There is a lz4 package available on RHEL/Ubuntu to work with LZ4 archives. Fetching the first record from the compressed json can be done like this:

$> curl -s -L 'https://ph4r05.deadcode.me/static/lz4/certificates.20171002T020001.15.json.lz4' | lz4 -d -c - | head -n 1
{"fingerprint_sha256":"f9000003ebc6a586e0076ee11f446cf2a844461bfee6e9d2735fabfd99aba231","raw":"MIIDUTCCAjmgAwIBAgIFFIdXdAkwDQYJKoZIhvcNAQELBQAwUjELMAkG ....

A major disadvantage of LZ4 is lack of a random access to the compressed file.

The problem is when you have processed already 800 GB and sudden network glitch occurs or there is some firewall problem or system reboots. There is currently no way to resume the processing so you basically have to download the whole file again.

I will demonstrate solutions in Python, using my version of a py-lz4framed library, the forked version of the py-lz4framed original repository with few my additions which I explain in this post.

Stream processing

LZ4 decompressor accepts a file-like object with read() method. It can be a locally opened file or a network socket.
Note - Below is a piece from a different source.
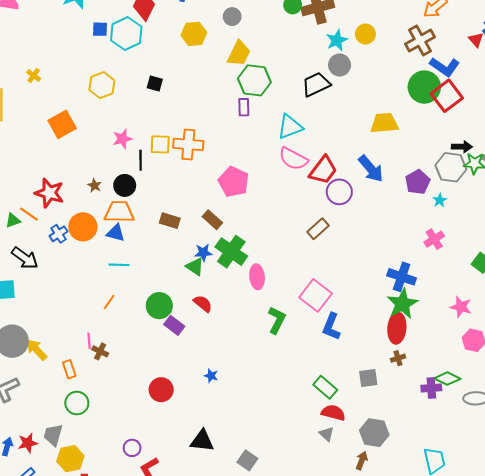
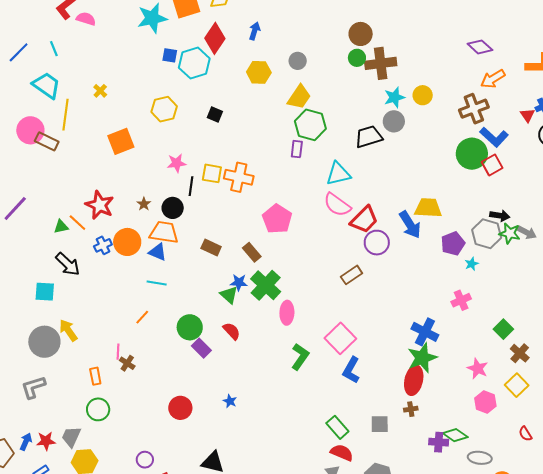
red square: (447, 96) -> (492, 165), size x0.7
yellow trapezoid: (384, 123) -> (428, 208), moved
yellow arrow: (37, 350) -> (68, 330), moved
The naive way to read a remote file in a streaming fashion is to open a remote connection and pass the socket object to the decompressor like this:

import requests, lz4framed
url = 'https://ph4r05.deadcode.me/static/lz4/certificates.20171002T020001.15.json.lz4'
r = requests.get(url, stream=True, allow_redirects=True)
for idx, chunk in enumerate(lz4framed.Decompressor(r.raw)):
    print(chunk)

If there is a timeout/connection reset or other network glitch either the exception is thrown or empty data is returned from the read() which causes decompressor to fail.
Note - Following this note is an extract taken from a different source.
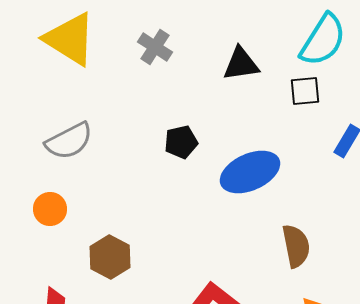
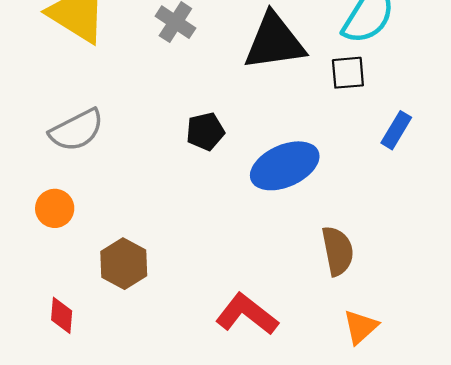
black triangle: (241, 64) -> (274, 42), size x1.5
Temporal outage - reconnect wrapper

LZ4 decompressor holds state internally in the memory. One solution to survive network glitches without a need to modify the LZ4 library is to wrap the network file-like object with the object transparently reconnecting to the data source on error.

In this way, LZ4 decompressor is fed with the uninterrupted data stream. When an error on reading occurs the wrapping object blocks, retries to connect and reads data again. Once data is loaded it is passed to the decompressor. So even if there is 30 minutes blackout the read resumes eventually.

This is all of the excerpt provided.